::: SUPPLIED DATA :::

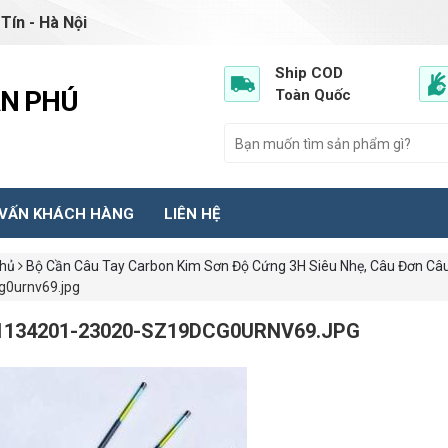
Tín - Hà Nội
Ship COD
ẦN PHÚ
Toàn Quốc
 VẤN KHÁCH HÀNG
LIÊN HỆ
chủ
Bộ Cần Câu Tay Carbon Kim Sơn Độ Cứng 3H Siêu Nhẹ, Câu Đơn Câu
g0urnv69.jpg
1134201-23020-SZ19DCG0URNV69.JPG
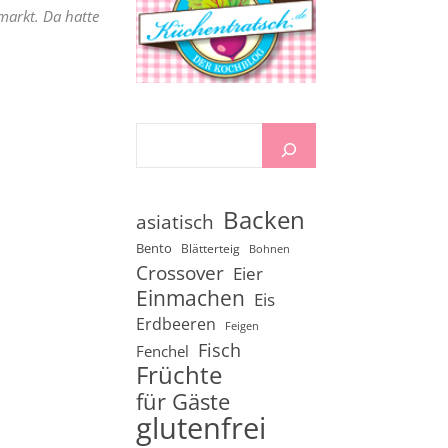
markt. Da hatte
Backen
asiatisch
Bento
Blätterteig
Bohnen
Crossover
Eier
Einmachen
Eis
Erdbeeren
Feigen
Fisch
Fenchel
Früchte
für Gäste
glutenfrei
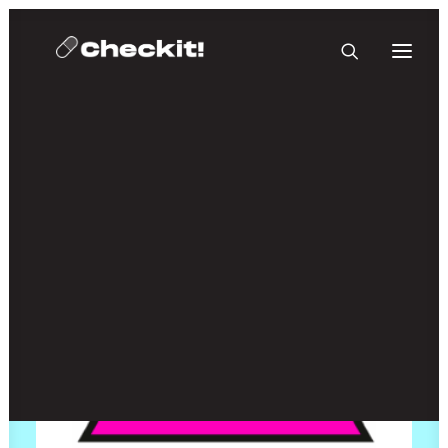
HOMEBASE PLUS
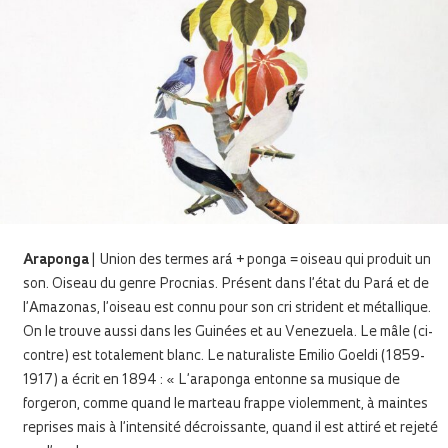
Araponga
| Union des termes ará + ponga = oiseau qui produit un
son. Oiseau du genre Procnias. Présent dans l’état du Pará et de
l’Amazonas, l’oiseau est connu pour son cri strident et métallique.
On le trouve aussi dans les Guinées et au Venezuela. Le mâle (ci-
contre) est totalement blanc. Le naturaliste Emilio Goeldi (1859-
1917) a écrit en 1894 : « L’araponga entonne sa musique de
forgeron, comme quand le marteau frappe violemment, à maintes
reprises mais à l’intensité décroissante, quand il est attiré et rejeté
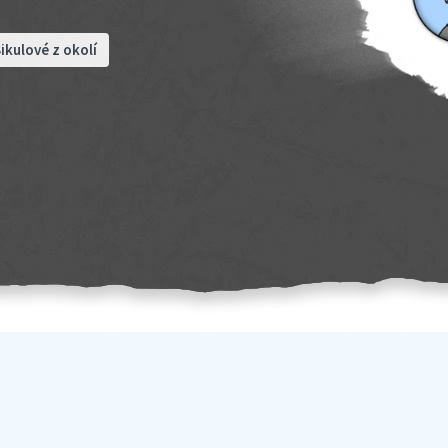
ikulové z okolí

:::

WORK REQUIRED
In the records above, each line with the string "quand" should be copied.

RESPONSE
forgeron, comme quand le marteau frappe violemment, à maintes
reprises mais à l’intensité décroissante, quand il est attiré et rejeté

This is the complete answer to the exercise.